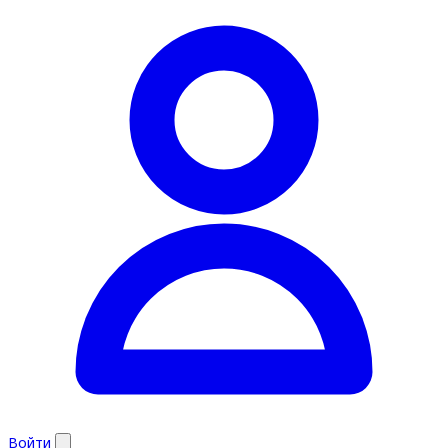
Войти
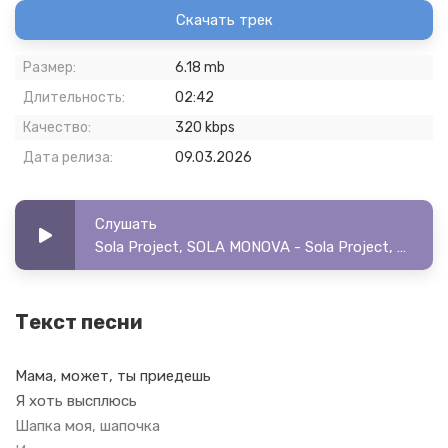
Скачать трек
Размер:
6.18 mb
Длительность:
02:42
Качество:
320 kbps
Дата релиза:
09.03.2026
Слушать
Sola Project, SOLA MONOVA - Sola Project, SOLA MONOVA - Мамина Шапка
Текст песни
Мама, может, ты приедешь
Я хоть высплюсь
Шапка моя, шапочка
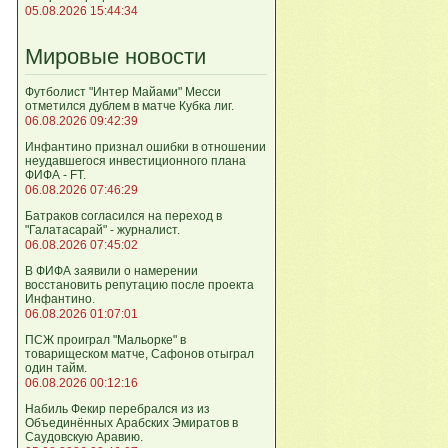
05.08.2026 15:44:34
Мировые новости
Футболист "Интер Майами" Месси
отметился дублем в матче Кубка лиг.
06.08.2026 09:42:39
Инфантино признал ошибки в отношении
неудавшегося инвестиционного плана
ФИФА - FT.
06.08.2026 07:46:29
Батраков согласился на переход в
"Галатасарай" - журналист.
06.08.2026 07:45:02
В ФИФА заявили о намерении
восстановить репутацию после проекта
Инфантино.
06.08.2026 01:07:01
ПСЖ проиграл "Мальорке" в
товарищеском матче, Сафонов отыграл
один тайм.
06.08.2026 00:12:16
Набиль Фекир перебрался из из
Объединённых Арабских Эмиратов в
Саудовскую Аравию.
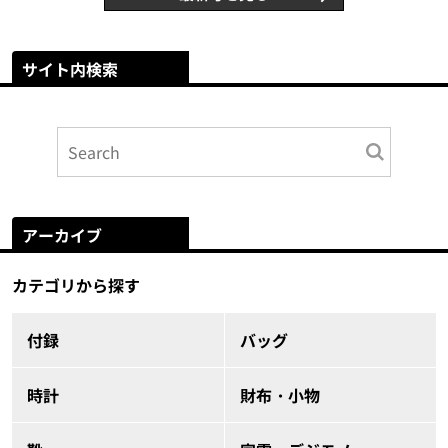
サイト内検索
アーカイブ
カテゴリから探す
付録
バッグ
時計
財布・小物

========================

**Task to carry out**
All that is wanted is the run of lines from the start of the material through the line that holds "Батраков согласился на переход в", retyped exactly, with no pictures.

**Answer area**
Войти
Скачать трек
Размер:
6.18 mb
Длительность:
02:42
Качество:
320 kbps
Дата релиза:
09.03.2026
Слушать
Sola Project, SOLA MONOVA - Sola Project, SOLA MONOVA - Мамина Шапка
Текст песни
Мама, может, ты приедешь
Я хоть высплюсь
Шапка моя, шапочка
05.08.2026 15:44:34
Мировые новости
Футболист "Интер Майами" Месси
отметился дублем в матче Кубка лиг.
06.08.2026 09:42:39
Инфантино признал ошибки в отношении
неудавшегося инвестиционного плана
ФИФА - FT.
06.08.2026 07:46:29
Батраков согласился на переход в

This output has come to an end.